Bankruptcy and the Mafia

The city of Detroit has been allowed to file for protection from bankruptcy by a federal judge. This means the city can now tell its creditors that it is sorry, but will not pay debts that were negotiated in good faith. The news is of particular interest to thousands of retirees who worked for the city under the assumption that the pension they were promised would indeed arrive, after they had worked a lifetime for it.

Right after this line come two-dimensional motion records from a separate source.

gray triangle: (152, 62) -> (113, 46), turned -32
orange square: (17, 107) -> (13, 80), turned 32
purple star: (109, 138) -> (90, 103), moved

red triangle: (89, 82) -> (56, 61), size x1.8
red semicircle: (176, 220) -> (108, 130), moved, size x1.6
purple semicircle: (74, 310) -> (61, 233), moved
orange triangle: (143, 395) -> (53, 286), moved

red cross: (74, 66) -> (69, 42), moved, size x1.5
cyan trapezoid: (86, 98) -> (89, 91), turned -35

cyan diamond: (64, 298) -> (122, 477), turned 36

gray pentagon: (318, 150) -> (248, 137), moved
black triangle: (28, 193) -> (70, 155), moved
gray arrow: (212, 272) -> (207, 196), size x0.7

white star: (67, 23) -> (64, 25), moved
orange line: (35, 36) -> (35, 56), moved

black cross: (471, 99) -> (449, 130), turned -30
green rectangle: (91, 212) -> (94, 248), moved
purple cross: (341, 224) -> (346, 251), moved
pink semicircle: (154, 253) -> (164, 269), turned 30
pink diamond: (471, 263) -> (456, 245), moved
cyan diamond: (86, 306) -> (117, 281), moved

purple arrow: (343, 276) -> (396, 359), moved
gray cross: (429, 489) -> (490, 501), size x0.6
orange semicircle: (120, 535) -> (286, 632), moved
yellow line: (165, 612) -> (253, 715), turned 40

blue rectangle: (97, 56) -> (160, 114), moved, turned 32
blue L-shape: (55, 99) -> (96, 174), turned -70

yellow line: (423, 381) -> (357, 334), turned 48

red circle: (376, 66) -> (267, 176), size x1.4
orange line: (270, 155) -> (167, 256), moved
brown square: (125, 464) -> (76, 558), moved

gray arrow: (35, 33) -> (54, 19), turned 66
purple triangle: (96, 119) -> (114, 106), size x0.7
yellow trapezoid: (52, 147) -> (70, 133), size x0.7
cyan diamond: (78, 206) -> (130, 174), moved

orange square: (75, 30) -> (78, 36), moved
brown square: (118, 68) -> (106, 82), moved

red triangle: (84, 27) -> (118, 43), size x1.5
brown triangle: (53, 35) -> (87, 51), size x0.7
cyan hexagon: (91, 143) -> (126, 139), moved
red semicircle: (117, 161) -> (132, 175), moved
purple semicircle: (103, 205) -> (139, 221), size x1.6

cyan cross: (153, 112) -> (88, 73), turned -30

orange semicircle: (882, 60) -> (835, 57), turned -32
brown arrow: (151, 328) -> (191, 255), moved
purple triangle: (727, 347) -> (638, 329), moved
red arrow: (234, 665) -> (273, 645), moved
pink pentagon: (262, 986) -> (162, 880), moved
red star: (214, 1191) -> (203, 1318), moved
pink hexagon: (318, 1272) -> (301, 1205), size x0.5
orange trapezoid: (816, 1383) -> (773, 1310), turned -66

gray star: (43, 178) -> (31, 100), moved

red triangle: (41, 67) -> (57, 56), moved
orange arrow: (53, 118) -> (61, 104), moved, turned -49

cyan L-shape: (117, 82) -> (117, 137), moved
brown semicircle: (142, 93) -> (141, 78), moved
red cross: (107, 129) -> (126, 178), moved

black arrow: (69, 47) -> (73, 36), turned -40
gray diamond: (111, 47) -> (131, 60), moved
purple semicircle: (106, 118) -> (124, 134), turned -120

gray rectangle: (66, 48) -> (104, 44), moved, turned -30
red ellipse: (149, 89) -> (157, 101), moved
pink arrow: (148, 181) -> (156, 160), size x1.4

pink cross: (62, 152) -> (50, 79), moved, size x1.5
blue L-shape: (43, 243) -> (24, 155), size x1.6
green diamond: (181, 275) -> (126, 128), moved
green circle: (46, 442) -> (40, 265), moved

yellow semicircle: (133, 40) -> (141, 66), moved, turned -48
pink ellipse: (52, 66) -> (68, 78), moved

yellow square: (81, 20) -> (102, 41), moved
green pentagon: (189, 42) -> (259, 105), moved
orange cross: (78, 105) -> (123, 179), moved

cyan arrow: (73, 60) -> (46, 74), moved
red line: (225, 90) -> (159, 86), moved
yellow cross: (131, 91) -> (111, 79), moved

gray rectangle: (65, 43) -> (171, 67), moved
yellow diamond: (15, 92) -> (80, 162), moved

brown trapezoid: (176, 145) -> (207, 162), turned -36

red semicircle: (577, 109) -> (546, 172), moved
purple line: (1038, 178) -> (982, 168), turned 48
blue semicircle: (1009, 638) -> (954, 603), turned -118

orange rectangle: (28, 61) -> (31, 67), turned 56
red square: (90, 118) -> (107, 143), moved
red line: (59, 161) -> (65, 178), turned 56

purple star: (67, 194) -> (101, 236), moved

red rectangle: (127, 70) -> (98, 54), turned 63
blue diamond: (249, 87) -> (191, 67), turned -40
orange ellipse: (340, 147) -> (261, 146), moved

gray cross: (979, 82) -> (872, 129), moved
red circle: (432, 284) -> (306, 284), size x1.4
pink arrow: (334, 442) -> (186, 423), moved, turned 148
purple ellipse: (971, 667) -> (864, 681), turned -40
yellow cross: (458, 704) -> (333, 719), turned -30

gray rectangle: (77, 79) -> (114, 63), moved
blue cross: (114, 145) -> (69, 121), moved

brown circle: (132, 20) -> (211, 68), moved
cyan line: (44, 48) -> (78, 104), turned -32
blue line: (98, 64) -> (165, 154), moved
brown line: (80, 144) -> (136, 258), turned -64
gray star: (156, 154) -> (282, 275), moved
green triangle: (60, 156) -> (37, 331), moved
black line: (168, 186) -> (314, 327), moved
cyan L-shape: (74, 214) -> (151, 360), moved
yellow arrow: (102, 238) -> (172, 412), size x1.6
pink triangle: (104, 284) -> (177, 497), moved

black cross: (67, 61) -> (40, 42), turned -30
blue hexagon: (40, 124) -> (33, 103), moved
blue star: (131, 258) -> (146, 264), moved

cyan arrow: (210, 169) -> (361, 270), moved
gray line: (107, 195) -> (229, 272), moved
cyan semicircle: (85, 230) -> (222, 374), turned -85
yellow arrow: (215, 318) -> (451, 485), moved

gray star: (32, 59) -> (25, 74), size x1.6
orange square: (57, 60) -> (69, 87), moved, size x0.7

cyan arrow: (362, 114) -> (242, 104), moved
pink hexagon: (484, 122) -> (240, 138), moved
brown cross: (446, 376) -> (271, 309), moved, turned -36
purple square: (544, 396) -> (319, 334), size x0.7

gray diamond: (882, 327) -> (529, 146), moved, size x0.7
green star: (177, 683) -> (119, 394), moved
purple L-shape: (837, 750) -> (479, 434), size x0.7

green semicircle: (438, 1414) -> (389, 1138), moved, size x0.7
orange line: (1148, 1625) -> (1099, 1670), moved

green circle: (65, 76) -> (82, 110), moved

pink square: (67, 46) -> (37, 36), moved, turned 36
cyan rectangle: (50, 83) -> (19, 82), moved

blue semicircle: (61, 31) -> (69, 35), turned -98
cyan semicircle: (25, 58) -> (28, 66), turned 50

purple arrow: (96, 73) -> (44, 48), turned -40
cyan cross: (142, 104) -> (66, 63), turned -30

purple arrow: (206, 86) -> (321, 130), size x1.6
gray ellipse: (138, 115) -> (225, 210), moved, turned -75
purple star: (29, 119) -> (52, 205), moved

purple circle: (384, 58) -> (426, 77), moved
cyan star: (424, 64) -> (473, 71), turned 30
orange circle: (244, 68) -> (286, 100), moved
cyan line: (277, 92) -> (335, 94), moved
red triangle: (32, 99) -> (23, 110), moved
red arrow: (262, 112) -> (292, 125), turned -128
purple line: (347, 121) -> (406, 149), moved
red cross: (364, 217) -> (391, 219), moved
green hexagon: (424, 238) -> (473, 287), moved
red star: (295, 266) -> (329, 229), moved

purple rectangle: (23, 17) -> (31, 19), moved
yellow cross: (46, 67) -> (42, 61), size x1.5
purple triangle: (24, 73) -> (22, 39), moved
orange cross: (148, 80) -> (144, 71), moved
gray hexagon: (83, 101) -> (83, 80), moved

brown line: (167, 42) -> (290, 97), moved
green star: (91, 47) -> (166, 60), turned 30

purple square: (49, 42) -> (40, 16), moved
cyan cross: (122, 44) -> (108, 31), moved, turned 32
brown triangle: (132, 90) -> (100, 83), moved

 Young people are being brainwashed into thinking that unions and pensions are evils to be avoided. Nobody bothers to tell them that pensions were part of legally negotiated contracts, and that pensions were often accepted in return for a lower hourly wage. Charlatans claim that unions ruined the auto industry in America, when the exact opposite is true. The American auto was the envy of the world, until foreign companies began to compete with machines made by people who worked all day for next to nothing. American management's response was to cheapen their products to the point where no sane person in America wanted to buy one. The result was catastrophic for the entire industry. Workers were told the only choice was to lower the American standard of living, to downsize their dreams, to realize that it no longer mattered if you worked hard and saved your money. You had to learn to work for a bowl of rice a day and be grateful for it. In other words, go back in time to the 1920's, when someone who went on strike would get his head bashed in by hired goons. The heartfelt dream of Corporate America.
 Which brings us to the question, was Detroit mismanaged? Of course it was. All cities are, as are most companies. Organizations generally prosper in spite of management, as long as conditions are favorable. Detroit has been crumbling for decades. You can buy a house in Detroit for less than it would cost for a garage for your car in most other cities. Nobody wants to live there. The folks who were elected to run the city have been floundering and failing relentlessly, and bankruptcy comes as no surprise, except that it took so long. The retirees have no choice now but to hope they don't get torn up too badly.
 In America, we have what is spookily referred to as "The Underworld". In the Underworld, you can buy drugs, hire prostitutes, and make bets on literally anything, as big a bet as you dare to make. I know personally of two guys whose fathers made such bad bets that they had to sell their homes to pay them off. On the street, everyone knows you have to "do the right thing". You have to pay your debts. I'm glad I wasn't in the room when those guys told their wives what they had done. There is no such thing as bankruptcy in the Underworld. Saying you can't pay the debt you owe is signing up for a one- way ride in a cement canoe. Which wouldn't be a bad thing for those who mismanaged the finances of Detroit. It would be the right thing.